START INPUT DATA

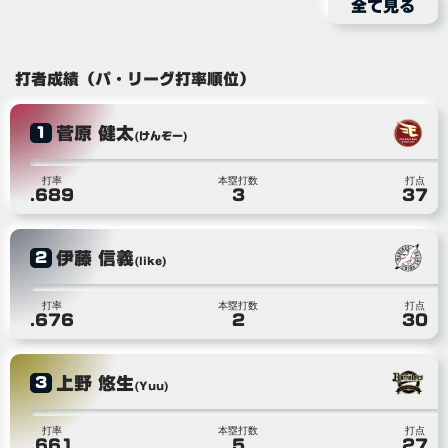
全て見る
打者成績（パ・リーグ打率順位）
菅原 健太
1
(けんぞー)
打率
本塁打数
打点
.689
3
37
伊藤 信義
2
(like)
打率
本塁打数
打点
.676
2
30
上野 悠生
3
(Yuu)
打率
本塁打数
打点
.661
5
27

END INPUT DATA
START INPUT DATA

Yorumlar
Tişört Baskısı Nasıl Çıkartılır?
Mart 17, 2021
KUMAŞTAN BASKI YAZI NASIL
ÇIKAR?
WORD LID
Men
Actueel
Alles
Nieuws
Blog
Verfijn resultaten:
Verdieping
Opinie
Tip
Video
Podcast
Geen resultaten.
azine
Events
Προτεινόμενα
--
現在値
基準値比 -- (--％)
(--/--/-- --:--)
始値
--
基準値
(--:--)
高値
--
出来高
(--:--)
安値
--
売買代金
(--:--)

END INPUT DATA
START INPUT DATA

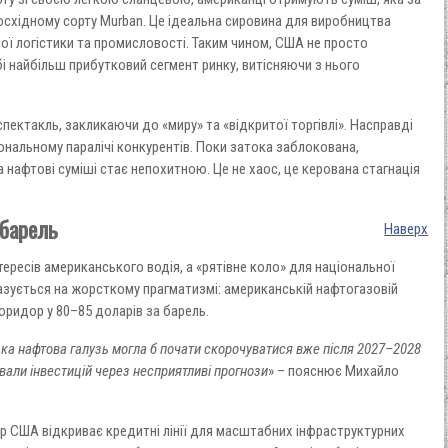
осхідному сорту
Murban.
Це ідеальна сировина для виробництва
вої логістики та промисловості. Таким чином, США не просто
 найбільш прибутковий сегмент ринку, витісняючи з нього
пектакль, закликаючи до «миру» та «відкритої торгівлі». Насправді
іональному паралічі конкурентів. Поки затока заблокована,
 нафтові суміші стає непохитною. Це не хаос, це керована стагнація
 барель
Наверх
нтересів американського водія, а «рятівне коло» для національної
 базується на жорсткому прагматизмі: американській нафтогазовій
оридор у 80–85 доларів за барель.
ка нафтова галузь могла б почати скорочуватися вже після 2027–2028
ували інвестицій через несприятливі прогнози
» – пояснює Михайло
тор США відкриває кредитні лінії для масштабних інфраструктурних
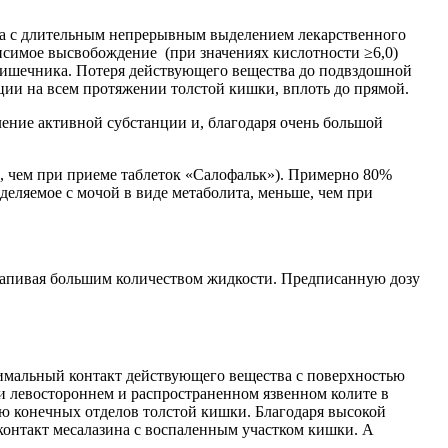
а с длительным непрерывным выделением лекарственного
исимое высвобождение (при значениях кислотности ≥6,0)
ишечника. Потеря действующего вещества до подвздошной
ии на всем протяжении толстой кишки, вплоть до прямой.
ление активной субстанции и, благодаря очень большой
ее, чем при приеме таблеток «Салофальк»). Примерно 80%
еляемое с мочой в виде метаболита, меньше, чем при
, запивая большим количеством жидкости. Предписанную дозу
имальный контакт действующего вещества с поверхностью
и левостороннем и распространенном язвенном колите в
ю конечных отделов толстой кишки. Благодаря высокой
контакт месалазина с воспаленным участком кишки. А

END INPUT DATA

# WHAT THE EXERCISE ASKS:
Give the count of lines in the listing that hold the word "контакт", with no other text.

# PROBLEM SOLUTION:
2